- _TASK_:
Your job is to retype the records exactly while dropping every picture.

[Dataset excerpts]

::::

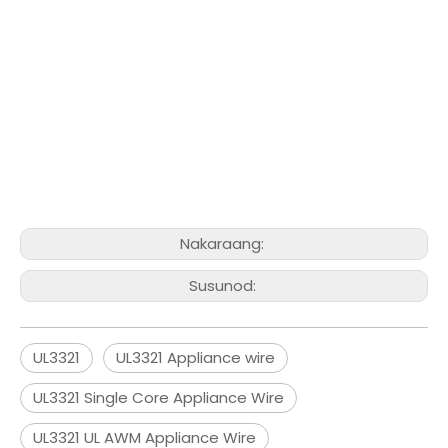
Nakaraang:
Susunod:
UL3321
UL3321 Appliance wire
UL3321 Single Core Appliance Wire
UL3321 UL AWM Appliance Wire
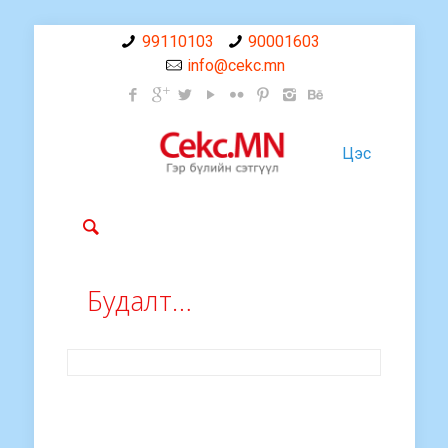
99110103
90001603
info@cekc.mn
Цэс
Будалт…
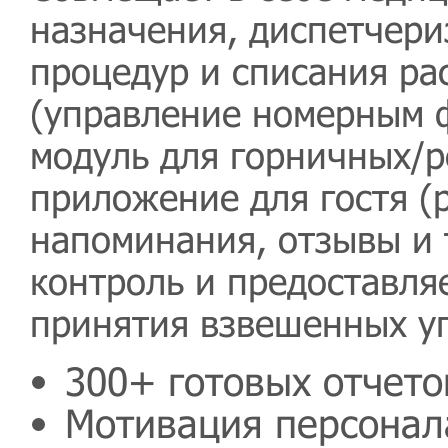
назначения, диспетчери
процедур и списания ра
(управление номерным 
модуль для горничных/р
приложение для гостя (
напоминания, отзывы и 
контроль и предоставля
принятия взвешенных у
300+ готовых отчето
Мотивация персонал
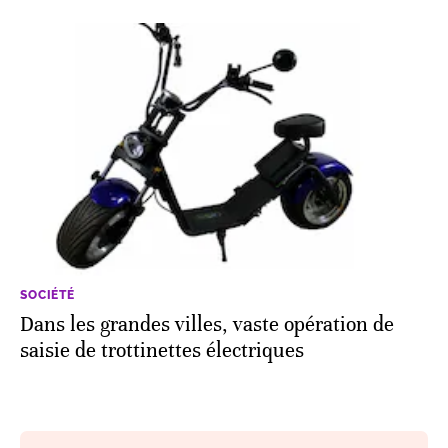
SOCIÉTÉ
Dans les grandes villes, vaste opération de
saisie de trottinettes électriques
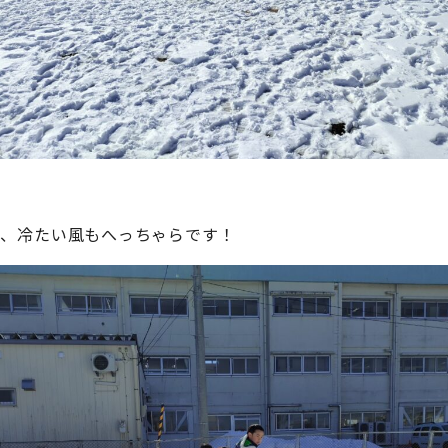
！
く、冷たい風もへっちゃらです！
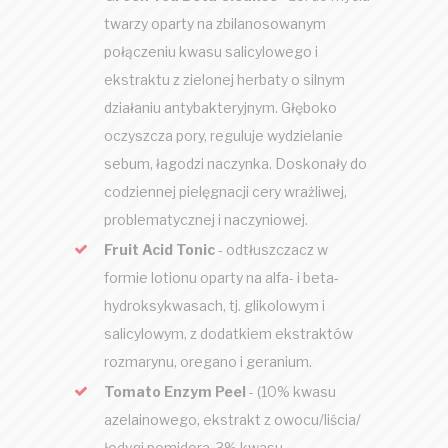
twarzy oparty na zbilanosowanym
połączeniu kwasu salicylowego i
ekstraktu z zielonej herbaty o silnym
działaniu antybakteryjnym. Głęboko
oczyszcza pory, reguluje wydzielanie
sebum, łagodzi naczynka. Doskonały do
codziennej pielęgnacji cery wrażliwej,
problematycznej i naczyniowej.
Fruit Acid Tonic
- odtłuszczacz w
formie lotionu oparty na alfa- i beta-
hydroksykwasach, tj. glikolowym i
salicylowym, z dodatkiem ekstraktów
rozmarynu, oregano i geranium.
Tomato Enzym Peel
- (10% kwasu
azelainowego, ekstrakt z owocu/liścia/
łodygi pomidora, 3% kwasu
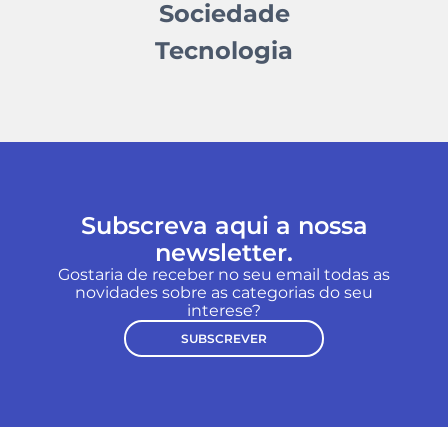
Sociedade
Tecnologia
Subscreva aqui a nossa
newsletter.
Gostaria de receber no seu email todas as
novidades sobre as categorias do seu
interese?
SUBSCREVER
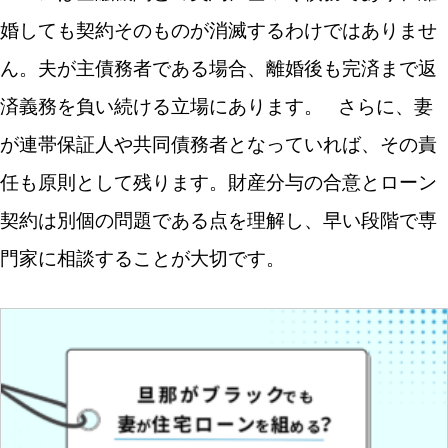
婚しても契約そのものが消滅するわけではありませ
ん。夫が主債務者である場合、離婚後も完済まで返
済義務を負い続ける立場にあります。
さらに、妻
が連帯保証人や共同債務者となっていれば、その責
任も原則として残ります。財産分与の合意とローン
契約は別個の問題である点を理解し、早い段階で専
門家に相談することが大切です。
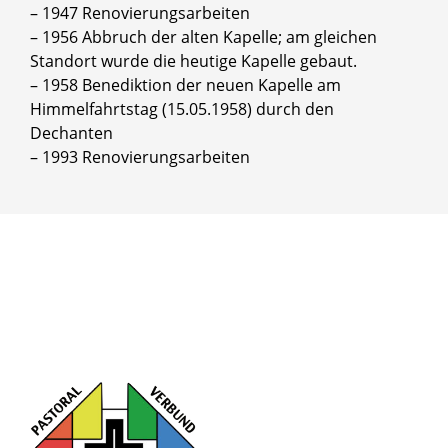
– 1947 Renovierungsarbeiten
– 1956 Abbruch der alten Kapelle; am gleichen
Standort wurde die heutige Kapelle gebaut.
– 1958 Benediktion der neuen Kapelle am
Himmelfahrtstag (15.05.1958) durch den
Dechanten
– 1993 Renovierungsarbeiten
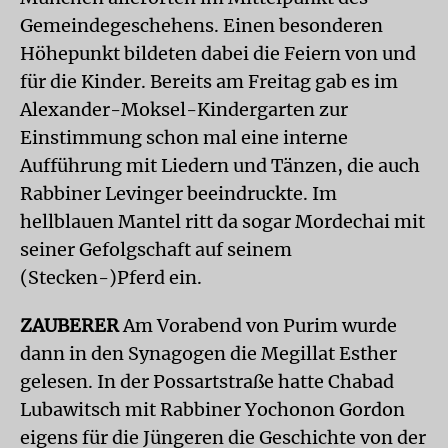
Gemeindegeschehens. Einen besonderen
Höhepunkt bildeten dabei die Feiern von und
für die Kinder. Bereits am Freitag gab es im
Alexander-Moksel-Kindergarten zur
Einstimmung schon mal eine interne
Aufführung mit Liedern und Tänzen, die auch
Rabbiner Levinger beeindruckte. Im
hellblauen Mantel ritt da sogar Mordechai mit
seiner Gefolgschaft auf seinem
(Stecken-)Pferd ein.
ZAUBERER
Am Vorabend von Purim wurde
dann in den Synagogen die Megillat Esther
gelesen. In der Possartstraße hatte Chabad
Lubawitsch mit Rabbiner Yochonon Gordon
eigens für die Jüngeren die Geschichte von der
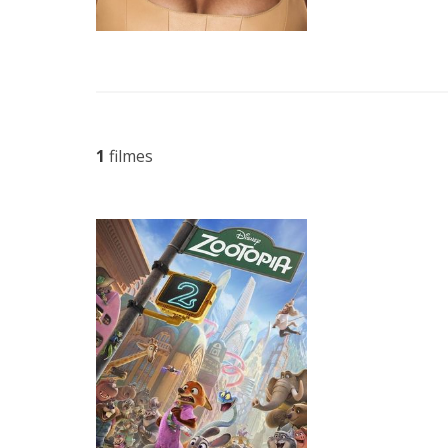
1
filmes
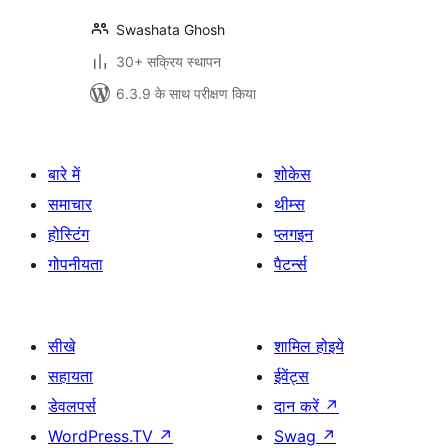
Swashata Ghosh
30+ सक्रिय स्थापन
6.3.9 के साथ परीक्षण किया
बारे में
शोकेस
समाचार
थीम्स
होस्टिंग
प्लगइन
गोपनीयता
पैटर्न्स
सीखे
शामिल होइये
सहायता
ईवेंट्स
डेवलपर्स
दान करें
↗
WordPress.TV
↗
Swag
↗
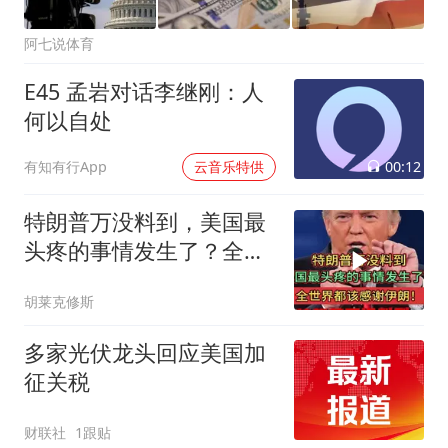
阿七说体育
E45 孟岩对话李继刚：人
何以自处
00:12
有知有行App
云音乐特供
特朗普万没料到，美国最
头疼的事情发生了？全世
界都该感谢伊朗！
胡莱克修斯
多家光伏龙头回应美国加
征关税
财联社
1跟贴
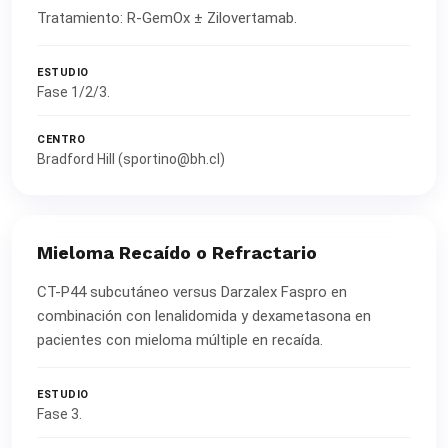
Tratamiento: R-GemOx ± Zilovertamab.
ESTUDIO
Fase 1/2/3.
CENTRO
Bradford Hill (sportino@bh.cl)
Mieloma Recaído o Refractario
CT-P44 subcutáneo versus Darzalex Faspro en
combinación con lenalidomida y dexametasona en
pacientes con mieloma múltiple en recaída.
ESTUDIO
Fase 3.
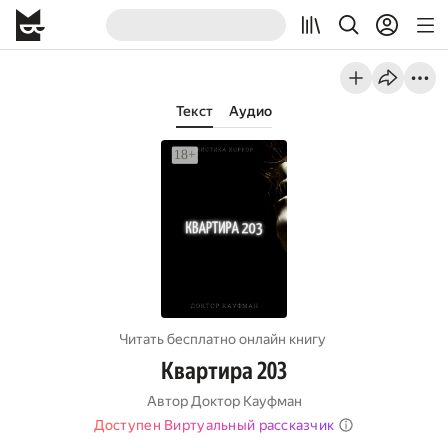
Текст
Аудио
Читать бесплатно онлайн книгу
Квартира 203
Автор
Доктор Кауфман
Доступен Виртуальный рассказчик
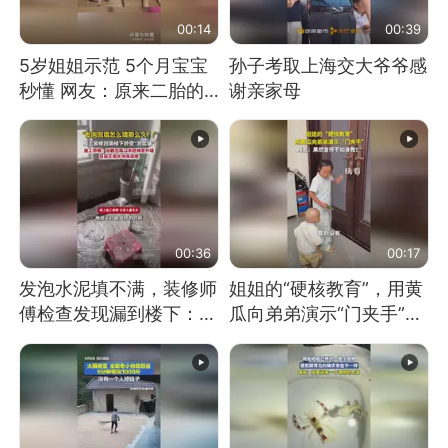
00:14
00:39
5岁姐姐示范 5个月宝宝
孙子考取上海交大爷爷感
秒懂 网友：原来二胎的
谢亲家母
快乐长这样
00:36
00:17
发泡水泥填不满，装修师
姐姐的“硬核教育”，用黄
傅检查发现漏到楼下：出
瓜向弟弟演示“门夹手”，
风口未延伸到外墙
网友：果然言传不如身
教！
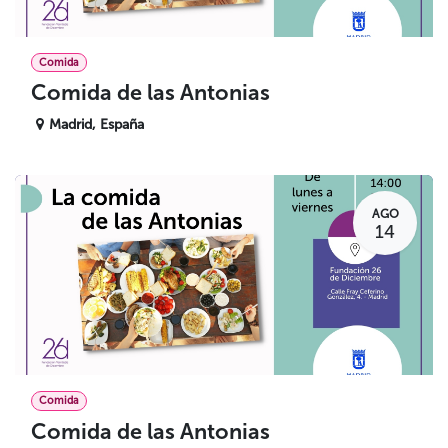
Comida
Comida de las Antonias
Madrid
,
España
AGO
14
Comida
Comida de las Antonias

::::

- _EXPECTED OUTPUT_:
Nakaraang:
Susunod:
UL3321
UL3321 Appliance wire
UL3321 Single Core Appliance Wire
UL3321 UL AWM Appliance Wire
99110103
90001603
info@cekc.mn
Цэс
Будалт…
назначения, диспетчери
процедур и списания ра
(управление номерным 
модуль для горничных/р
приложение для гостя (
напоминания, отзывы и 
контроль и предоставля
принятия взвешенных у
300+ готовых отчето
Мотивация персонал
SOCIÉTÉ
Dans les grandes villes, vaste opération de
saisie de trottinettes électriques
！
く、冷たい風もへっちゃらです！
twarzy oparty na zbilanosowanym
połączeniu kwasu salicylowego i
ekstraktu z zielonej herbaty o silnym
działaniu antybakteryjnym. Głęboko
oczyszcza pory, reguluje wydzielanie
sebum, łagodzi naczynka. Doskonały do
codziennej pielęgnacji cery wrażliwej,
problematycznej i naczyniowej.
Fruit Acid Tonic
- odtłuszczacz w
formie lotionu oparty na alfa- i beta-
hydroksykwasach, tj. glikolowym i
salicylowym, z dodatkiem ekstraktów
rozmarynu, oregano i geranium.
Tomato Enzym Peel
- (10% kwasu
azelainowego, ekstrakt z owocu/liścia/
łodygi pomidora, 3% kwasu
Sociedade
Tecnologia
Subscreva aqui a nossa
newsletter.
Gostaria de receber no seu email todas as
novidades sobre as categorias do seu
interese?
SUBSCREVER
婚しても契約そのものが消滅するわけではありませ
ん。夫が主債務者である場合、離婚後も完済まで返
済義務を負い続ける立場にあります。
さらに、妻
が連帯保証人や共同債務者となっていれば、その責
任も原則として残ります。財産分与の合意とローン
契約は別個の問題である点を理解し、早い段階で専
門家に相談することが大切です。
– 1947 Renovierungsarbeiten
– 1956 Abbruch der alten Kapelle; am gleichen
Standort wurde die heutige Kapelle gebaut.
– 1958 Benediktion der neuen Kapelle am
Himmelfahrtstag (15.05.1958) durch den
Dechanten
– 1993 Renovierungsarbeiten
Gemeindegeschehens. Einen besonderen
Höhepunkt bildeten dabei die Feiern von und
für die Kinder. Bereits am Freitag gab es im
Alexander-Moksel-Kindergarten zur
Einstimmung schon mal eine interne
Aufführung mit Liedern und Tänzen, die auch
Rabbiner Levinger beeindruckte. Im
hellblauen Mantel ritt da sogar Mordechai mit
seiner Gefolgschaft auf seinem
(Stecken-)Pferd ein.
ZAUBERER
Am Vorabend von Purim wurde
dann in den Synagogen die Megillat Esther
gelesen. In der Possartstraße hatte Chabad
Lubawitsch mit Rabbiner Yochonon Gordon
eigens für die Jüngeren die Geschichte von der
1
filmes
Swashata Ghosh
30+ सक्रिय स्थापन
6.3.9 के साथ परीक्षण किया
बारे में
शोकेस
समाचार
थीम्स
होस्टिंग
प्लगइन
गोपनीयता
पैटर्न्स
सीखे
शामिल होइये
सहायता
ईवेंट्स
डेवलपर्स
दान करें
↗
WordPress.TV
↗
Swag
↗
阿七说体育
E45 孟岩对话李继刚：人
何以自处
00:12
有知有行App
云音乐特供
特朗普万没料到，美国最
头疼的事情发生了？全世
界都该感谢伊朗！
胡莱克修斯
多家光伏龙头回应美国加
征关税
财联社
1跟贴
Tratamiento: R-GemOx ± Zilovertamab.
ESTUDIO
Fase 1/2/3.
CENTRO
Bradford Hill (sportino@bh.cl)
Mieloma Recaído o Refractario
CT-P44 subcutáneo versus Darzalex Faspro en
combinación con lenalidomida y dexametasona en
pacientes con mieloma múltiple en recaída.
ESTUDIO
Fase 3.
Текст
Аудио
Читать бесплатно онлайн книгу
Квартира 203
Автор
Доктор Кауфман
Доступен Виртуальный рассказчик
00:14
00:39
5岁姐姐示范 5个月宝宝
孙子考取上海交大爷爷感
秒懂 网友：原来二胎的
谢亲家母
快乐长这样
00:36
00:17
发泡水泥填不满，装修师
姐姐的“硬核教育”，用黄
傅检查发现漏到楼下：出
瓜向弟弟演示“门夹手”，
风口未延伸到外墙
网友：果然言传不如身
教！
Comida
Comida de las Antonias
Madrid
,
España
AGO
14
Comida
Comida de las Antonias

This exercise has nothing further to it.